Teror Begal di Sidoarjo Berakhir, Polisi Ringkus Komplotan di 18 Lokasi, Ada yang Ditembak
SIDOARJO, iNewsSurabaya.id – Upaya pemberantasan aksi begal motor di Kabupaten Sidoarjo terus digencarkan aparat kepolisian. Dalam operasi yang berlangsung selama sepekan, Tim Resmob Satreskrim Polresta Sidoarjo berhasil membongkar komplotan begal motor yang selama ini meresahkan masyarakat.

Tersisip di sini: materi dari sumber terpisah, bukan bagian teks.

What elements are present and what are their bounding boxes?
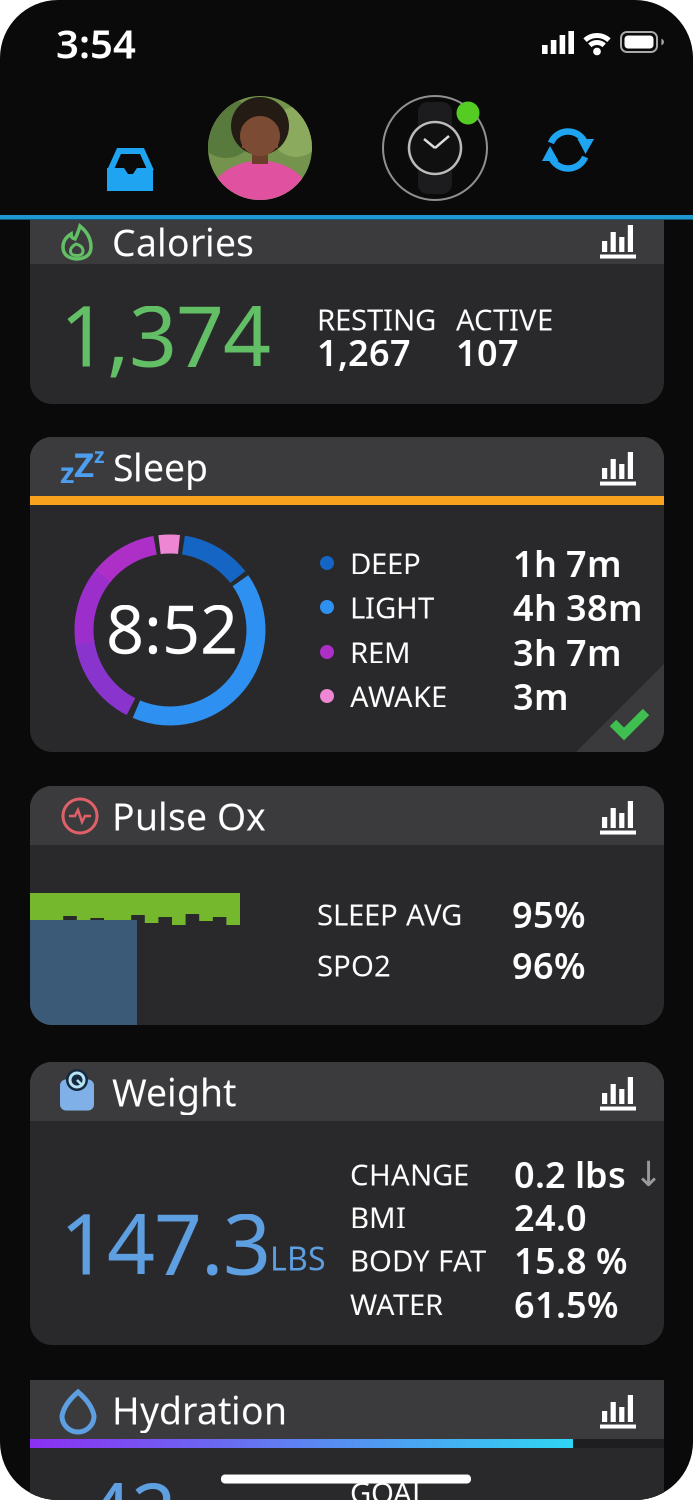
button[interactable]: Profile	[208, 96, 312, 200]
staticText: SLEEP AVG	[317, 894, 462, 934]
button[interactable]: Calories	[30, 220, 664, 404]
staticText: 3:54	[56, 16, 136, 70]
staticText: 15.8 %	[514, 1236, 628, 1284]
button[interactable]: Device	[375, 88, 495, 208]
button[interactable]: Hydration	[30, 1380, 664, 1500]
staticText: GOAL	[350, 1472, 427, 1500]
staticText: CHANGE	[350, 1154, 469, 1194]
staticText: Calories	[112, 217, 254, 267]
staticText: LIGHT	[350, 588, 434, 626]
staticText: Z	[74, 441, 94, 487]
staticText: 61.5%	[514, 1280, 619, 1328]
staticText: 107	[456, 328, 519, 376]
staticText: SPO2	[317, 946, 391, 984]
staticText: 3m	[513, 672, 569, 720]
staticText: Pulse Ox	[112, 791, 266, 841]
staticText: 8:52	[106, 584, 238, 672]
staticText: RESTING	[317, 300, 436, 338]
staticText: 147.3	[60, 1186, 271, 1298]
staticText: Weight	[112, 1067, 236, 1117]
staticText: 96%	[512, 941, 586, 989]
staticText: 3h 7m	[513, 628, 622, 676]
staticText: 95%	[512, 890, 586, 938]
button[interactable]: Inbox	[80, 110, 160, 190]
staticText: AWAKE	[350, 676, 447, 716]
staticText: Sleep	[113, 442, 208, 492]
staticText: WATER	[350, 1284, 443, 1324]
staticText: 1,374	[60, 278, 271, 390]
staticText: ACTIVE	[456, 300, 553, 338]
staticText: 4h 38m	[513, 583, 643, 631]
staticText: 42	[86, 1457, 177, 1500]
button[interactable]: Weight	[30, 1062, 664, 1345]
staticText: 1,267	[317, 328, 411, 376]
staticText: BODY FAT	[350, 1240, 486, 1280]
staticText: REM	[350, 632, 411, 672]
staticText: z	[94, 441, 105, 469]
button[interactable]: Sync	[533, 115, 603, 185]
staticText: 24.0	[514, 1193, 587, 1241]
staticText: Hydration	[112, 1385, 287, 1435]
staticText: 1h 7m	[513, 539, 622, 587]
staticText: 0.2 lbs	[514, 1150, 626, 1198]
staticText: DEEP	[350, 544, 421, 582]
staticText: BMI	[350, 1198, 406, 1236]
staticText: ↓	[634, 1154, 663, 1194]
button[interactable]: z	[30, 437, 664, 752]
button[interactable]: Pulse Ox	[30, 786, 664, 1025]
staticText: z	[60, 452, 74, 492]
staticText: LBS	[270, 1237, 326, 1279]
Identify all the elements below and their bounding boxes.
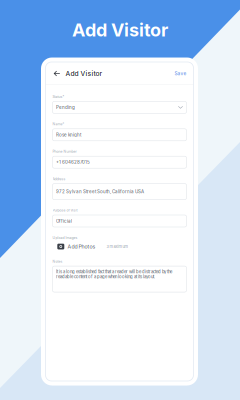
staticText: Pending xyxy=(56,105,75,110)
staticText: Purpose of Visit xyxy=(52,208,78,212)
staticText: Phone Number xyxy=(52,149,76,154)
staticText: Add Visitor xyxy=(72,19,168,41)
staticText: Name* xyxy=(52,122,64,126)
staticText: Notes xyxy=(52,259,62,264)
staticText: Official xyxy=(56,218,72,224)
staticText: Rose knight xyxy=(56,132,81,138)
staticText: Add Visitor xyxy=(66,70,102,78)
button[interactable]: Back xyxy=(52,68,62,79)
staticText: Add Photos xyxy=(68,243,96,250)
staticText: Address xyxy=(52,177,66,181)
staticText: 972 Sylvan Street South, California USA xyxy=(56,189,144,194)
staticText: Save xyxy=(174,71,186,76)
button[interactable]: Add Photos xyxy=(52,242,96,251)
staticText: Upload Images xyxy=(52,236,78,240)
staticText: It is a long established fact that a rea… xyxy=(56,269,172,279)
staticText: +1 6046287015 xyxy=(56,160,90,165)
staticText: Status* xyxy=(52,95,64,99)
button[interactable]: Save xyxy=(174,68,188,79)
staticText: 3 maximum xyxy=(106,244,128,249)
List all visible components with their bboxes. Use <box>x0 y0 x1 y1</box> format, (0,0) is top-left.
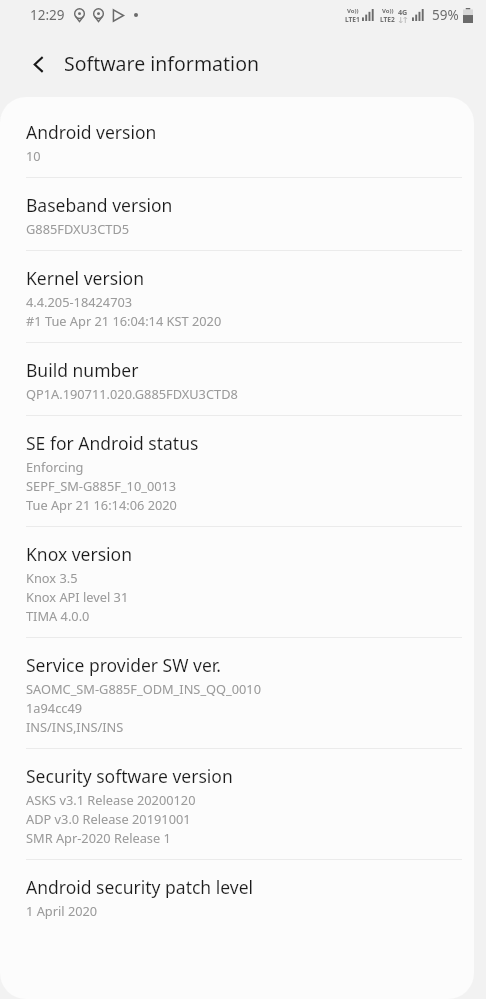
staticText: ASKS v3.1 Release 20200120 <box>26 791 196 808</box>
staticText: 4G <box>398 7 408 17</box>
staticText: ADP v3.0 Release 20191001 <box>26 810 191 827</box>
staticText: 12:29 <box>30 6 65 24</box>
staticText: SE for Android status <box>26 431 199 455</box>
staticText: Knox version <box>26 542 132 566</box>
staticText: SEPF_SM-G885F_10_0013 <box>26 477 177 494</box>
staticText: Enforcing <box>26 458 84 475</box>
staticText: Build number <box>26 358 139 382</box>
button[interactable]: Back <box>17 43 59 85</box>
staticText: LTE2 <box>380 15 395 24</box>
staticText: Android version <box>26 120 157 144</box>
button[interactable]: Android security patch level <box>0 860 474 932</box>
button[interactable]: Build number <box>0 343 474 416</box>
staticText: QP1A.190711.020.G885FDXU3CTD8 <box>26 385 238 402</box>
staticText: 10 <box>26 147 41 164</box>
button[interactable]: Kernel version <box>0 251 474 343</box>
button[interactable]: Baseband version <box>0 178 474 251</box>
staticText: TIMA 4.0.0 <box>26 607 90 624</box>
staticText: INS/INS,INS/INS <box>26 718 124 735</box>
button[interactable]: Knox version <box>0 527 474 638</box>
staticText: Vo)) <box>347 7 359 15</box>
staticText: Android security patch level <box>26 875 254 899</box>
staticText: G885FDXU3CTD5 <box>26 220 130 237</box>
staticText: 4.4.205-18424703 <box>26 293 133 310</box>
staticText: Service provider SW ver. <box>26 653 221 677</box>
button[interactable]: Android version <box>0 105 474 178</box>
button[interactable]: Security software version <box>0 749 474 860</box>
staticText: Security software version <box>26 764 233 788</box>
staticText: Tue Apr 21 16:14:06 2020 <box>26 496 177 513</box>
staticText: Software information <box>64 50 259 77</box>
staticText: Vo)) <box>382 7 394 15</box>
button[interactable]: SE for Android status <box>0 416 474 527</box>
staticText: SAOMC_SM-G885F_ODM_INS_QQ_0010 <box>26 680 262 697</box>
staticText: 1a94cc49 <box>26 699 83 716</box>
button[interactable]: Service provider SW ver. <box>0 638 474 749</box>
staticText: Knox API level 31 <box>26 588 129 605</box>
staticText: 1 April 2020 <box>26 902 98 919</box>
staticText: LTE1 <box>345 15 360 24</box>
staticText: Kernel version <box>26 266 144 290</box>
staticText: SMR Apr-2020 Release 1 <box>26 829 171 846</box>
staticText: 59% <box>432 6 459 24</box>
staticText: #1 Tue Apr 21 16:04:14 KST 2020 <box>26 312 222 329</box>
staticText: Knox 3.5 <box>26 569 78 586</box>
staticText: Baseband version <box>26 193 173 217</box>
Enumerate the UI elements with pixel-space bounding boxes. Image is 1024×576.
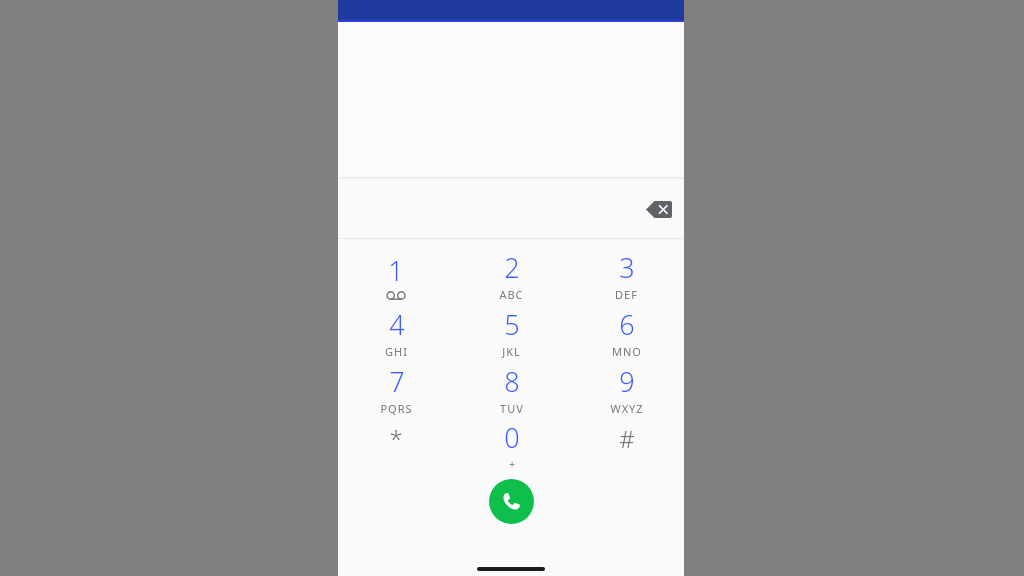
staticText: 6 xyxy=(619,306,635,343)
button[interactable]: 2 xyxy=(454,247,569,304)
staticText: 8 xyxy=(504,363,520,400)
button[interactable]: Call xyxy=(489,479,534,524)
button[interactable]: # xyxy=(569,418,684,471)
button[interactable]: 3 xyxy=(569,247,684,304)
staticText: + xyxy=(509,457,516,471)
button[interactable]: 4 xyxy=(338,304,454,361)
staticText: TUV xyxy=(500,401,524,416)
button[interactable]: 7 xyxy=(338,361,454,418)
staticText: 5 xyxy=(504,306,520,343)
staticText: * xyxy=(389,422,403,455)
staticText: 7 xyxy=(389,363,405,400)
staticText: 9 xyxy=(619,363,635,400)
staticText: MNO xyxy=(612,344,642,359)
staticText: ABC xyxy=(499,287,524,302)
staticText: 0 xyxy=(504,419,520,456)
staticText: PQRS xyxy=(380,401,413,416)
button[interactable]: 1 xyxy=(338,247,454,304)
staticText: 4 xyxy=(389,306,405,343)
staticText: GHI xyxy=(385,344,408,359)
staticText: DEF xyxy=(615,287,638,302)
staticText: 2 xyxy=(504,249,520,286)
button[interactable]: 8 xyxy=(454,361,569,418)
staticText: JKL xyxy=(502,344,521,359)
button[interactable]: Backspace xyxy=(644,198,674,220)
staticText: 1 xyxy=(388,252,404,289)
button[interactable]: 6 xyxy=(569,304,684,361)
staticText: WXYZ xyxy=(610,401,644,416)
button[interactable]: 9 xyxy=(569,361,684,418)
button[interactable]: * xyxy=(338,418,454,471)
staticText: 3 xyxy=(619,249,635,286)
button[interactable]: 5 xyxy=(454,304,569,361)
button[interactable]: 0 xyxy=(454,418,569,471)
staticText: # xyxy=(619,422,635,455)
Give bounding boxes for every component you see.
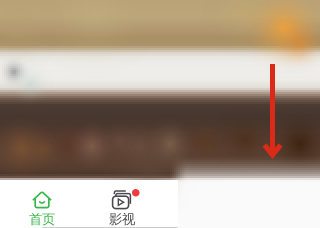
button[interactable]: 影视: [82, 183, 162, 225]
button[interactable]: 首页: [2, 183, 82, 225]
staticText: 影视: [109, 211, 135, 227]
staticText: 首页: [29, 211, 55, 227]
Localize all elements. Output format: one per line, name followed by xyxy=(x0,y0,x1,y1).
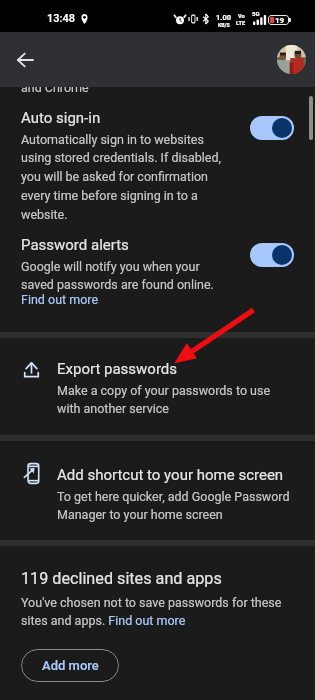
staticText: Vo xyxy=(238,13,245,20)
staticText: Add shortcut to your home screen xyxy=(57,466,284,484)
staticText: 13:48 xyxy=(47,12,75,25)
button[interactable]: Password alerts xyxy=(0,236,315,332)
button[interactable]: Auto sign-in xyxy=(0,104,315,236)
staticText: LTE xyxy=(236,20,246,27)
button[interactable]: Toggle xyxy=(250,116,294,140)
button[interactable]: Add shortcut to your home screen xyxy=(0,441,315,540)
staticText: 5G xyxy=(252,10,260,17)
staticText: 19 xyxy=(275,16,285,25)
staticText: Export passwords xyxy=(57,360,178,378)
button[interactable]: Back xyxy=(4,39,46,81)
staticText: Make a copy of your passwords to use wit… xyxy=(57,383,291,416)
staticText: To get here quicker, add Google Password… xyxy=(57,489,291,522)
staticText: Automatically sign in to websites using … xyxy=(21,132,232,222)
staticText: Find out more xyxy=(21,292,99,307)
button[interactable]: Account xyxy=(277,45,306,74)
staticText: and Chrome xyxy=(21,80,89,95)
staticText: Add more xyxy=(42,658,99,673)
staticText: Google will notify you when your saved p… xyxy=(21,259,232,292)
staticText: KB/S xyxy=(218,22,230,28)
button[interactable]: Export passwords xyxy=(0,338,315,435)
staticText: 119 declined sites and apps xyxy=(21,569,222,588)
staticText: Password alerts xyxy=(21,236,129,254)
staticText: You've chosen not to save passwords for … xyxy=(21,595,294,628)
button[interactable]: Add more xyxy=(21,649,119,682)
staticText: Auto sign-in xyxy=(21,109,101,127)
staticText: 1.00 xyxy=(216,13,232,22)
button[interactable]: Toggle xyxy=(250,243,294,267)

Sebanyak empat pelaku berhasil diamankan. Salah satunya berinisial H, yang diduga sebagai otak kelompok tersebut. H terpaksa dilumpuhkan dengan tindakan tegas dan terukur setelah berusaha melawan petugas saat proses pengembangan kasus.
Hasil penyelidikan mengungkap, komplotan ini diduga telah melakukan aksi kejahatan di 18 tempat kejadian perkara (TKP) yang tersebar di wilayah Sidoarjo.

Kanit Resmob Satreskrim Polresta Sidoarjo, Iptu M. Rofik, menjelaskan para pelaku memiliki modus berpura-pura menuduh korban telah melakukan penganiayaan terhadap seorang perempuan. Saat korban panik dan tidak berkutik, para pelaku langsung merampas sepeda motor milik korban.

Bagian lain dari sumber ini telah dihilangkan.